- **EXERCISE**: Take the data below and write it out exactly, except for the pictures.

- **DATA FOR THIS EXERCISE**:
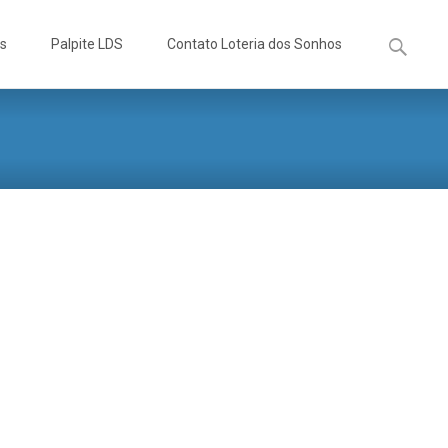
Pesquisa
os
Palpite LDS
Contato Loteria dos Sonhos
por:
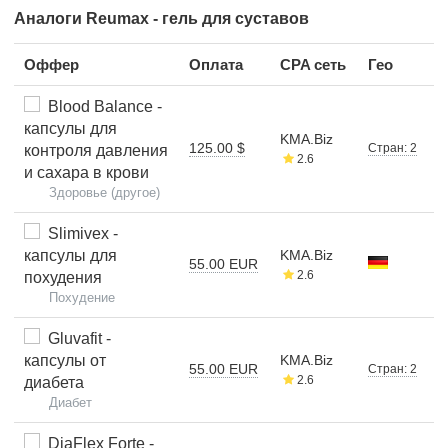
Аналоги Reumax - гель для суставов
Оффер
Оплата
CPA сеть
Гео
Blood Balance -
капсулы для
KMA.Biz
125.00 $
Стран: 2
контроля давления
2.6
и сахара в крови
Здоровье (другое)
Slimivex -
капсулы для
KMA.Biz
55.00 EUR
2.6
похудения
Похудение
Gluvafit -
капсулы от
KMA.Biz
55.00 EUR
Стран: 2
2.6
диабета
Диабет
DiaFlex Forte -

- **RESULT**:
Pesquisa
os
Palpite LDS
Contato Loteria dos Sonhos
por:
Аналоги Reumax - гель для суставов
Оффер
Оплата
CPA сеть
Гео
Blood Balance -
капсулы для
KMA.Biz
125.00 $
Стран: 2
контроля давления
2.6
и сахара в крови
Здоровье (другое)
Slimivex -
капсулы для
KMA.Biz
55.00 EUR
2.6
похудения
Похудение
Gluvafit -
капсулы от
KMA.Biz
55.00 EUR
Стран: 2
2.6
диабета
Диабет
DiaFlex Forte -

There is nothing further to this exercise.